What the task asks: Reproduce exactly, and only, the lines running from the start of the entries below to the line containing "Kod mosta Brčko–Gunja pronađene".

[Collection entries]
***
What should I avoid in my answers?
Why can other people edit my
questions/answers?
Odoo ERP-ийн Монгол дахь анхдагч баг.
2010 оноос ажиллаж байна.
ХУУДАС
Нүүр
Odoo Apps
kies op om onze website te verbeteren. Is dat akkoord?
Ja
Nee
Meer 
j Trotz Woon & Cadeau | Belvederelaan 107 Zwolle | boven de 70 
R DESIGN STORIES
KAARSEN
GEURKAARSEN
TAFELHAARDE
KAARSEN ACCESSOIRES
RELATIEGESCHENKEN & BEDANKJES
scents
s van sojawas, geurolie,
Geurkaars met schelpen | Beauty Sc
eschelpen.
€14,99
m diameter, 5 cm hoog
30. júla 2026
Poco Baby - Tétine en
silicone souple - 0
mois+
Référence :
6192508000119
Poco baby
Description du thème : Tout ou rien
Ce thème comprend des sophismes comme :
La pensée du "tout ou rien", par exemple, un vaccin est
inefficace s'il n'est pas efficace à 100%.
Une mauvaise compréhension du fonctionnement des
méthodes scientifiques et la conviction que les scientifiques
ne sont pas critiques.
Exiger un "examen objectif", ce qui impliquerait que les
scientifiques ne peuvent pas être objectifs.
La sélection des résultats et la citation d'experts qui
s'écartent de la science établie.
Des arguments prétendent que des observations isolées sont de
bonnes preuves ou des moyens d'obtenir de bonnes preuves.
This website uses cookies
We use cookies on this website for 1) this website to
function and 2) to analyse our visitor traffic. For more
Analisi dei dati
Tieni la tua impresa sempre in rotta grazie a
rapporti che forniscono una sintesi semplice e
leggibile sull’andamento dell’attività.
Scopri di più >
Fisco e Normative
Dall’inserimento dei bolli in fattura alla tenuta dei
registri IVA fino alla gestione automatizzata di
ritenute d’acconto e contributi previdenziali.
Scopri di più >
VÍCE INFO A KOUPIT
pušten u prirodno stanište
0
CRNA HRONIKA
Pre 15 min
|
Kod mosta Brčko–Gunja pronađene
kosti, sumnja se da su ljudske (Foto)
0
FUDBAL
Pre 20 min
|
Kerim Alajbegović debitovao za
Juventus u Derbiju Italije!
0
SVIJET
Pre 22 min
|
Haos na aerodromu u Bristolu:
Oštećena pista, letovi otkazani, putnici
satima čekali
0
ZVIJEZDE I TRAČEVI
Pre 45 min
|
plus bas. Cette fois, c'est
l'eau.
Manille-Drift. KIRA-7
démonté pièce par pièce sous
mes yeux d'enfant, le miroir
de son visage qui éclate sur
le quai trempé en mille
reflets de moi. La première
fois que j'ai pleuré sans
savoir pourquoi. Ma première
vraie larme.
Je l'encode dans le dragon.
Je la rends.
***
Exercise response:
What should I avoid in my answers?
Why can other people edit my
questions/answers?
Odoo ERP-ийн Монгол дахь анхдагч баг.
2010 оноос ажиллаж байна.
ХУУДАС
Нүүр
Odoo Apps
kies op om onze website te verbeteren. Is dat akkoord?
Ja
Nee
Meer 
j Trotz Woon & Cadeau | Belvederelaan 107 Zwolle | boven de 70 
R DESIGN STORIES
KAARSEN
GEURKAARSEN
TAFELHAARDE
KAARSEN ACCESSOIRES
RELATIEGESCHENKEN & BEDANKJES
scents
s van sojawas, geurolie,
Geurkaars met schelpen | Beauty Sc
eschelpen.
€14,99
m diameter, 5 cm hoog
30. júla 2026
Poco Baby - Tétine en
silicone souple - 0
mois+
Référence :
6192508000119
Poco baby
Description du thème : Tout ou rien
Ce thème comprend des sophismes comme :
La pensée du "tout ou rien", par exemple, un vaccin est
inefficace s'il n'est pas efficace à 100%.
Une mauvaise compréhension du fonctionnement des
méthodes scientifiques et la conviction que les scientifiques
ne sont pas critiques.
Exiger un "examen objectif", ce qui impliquerait que les
scientifiques ne peuvent pas être objectifs.
La sélection des résultats et la citation d'experts qui
s'écartent de la science établie.
Des arguments prétendent que des observations isolées sont de
bonnes preuves ou des moyens d'obtenir de bonnes preuves.
This website uses cookies
We use cookies on this website for 1) this website to
function and 2) to analyse our visitor traffic. For more
Analisi dei dati
Tieni la tua impresa sempre in rotta grazie a
rapporti che forniscono una sintesi semplice e
leggibile sull’andamento dell’attività.
Scopri di più >
Fisco e Normative
Dall’inserimento dei bolli in fattura alla tenuta dei
registri IVA fino alla gestione automatizzata di
ritenute d’acconto e contributi previdenziali.
Scopri di più >
VÍCE INFO A KOUPIT
pušten u prirodno stanište
0
CRNA HRONIKA
Pre 15 min
|
Kod mosta Brčko–Gunja pronađene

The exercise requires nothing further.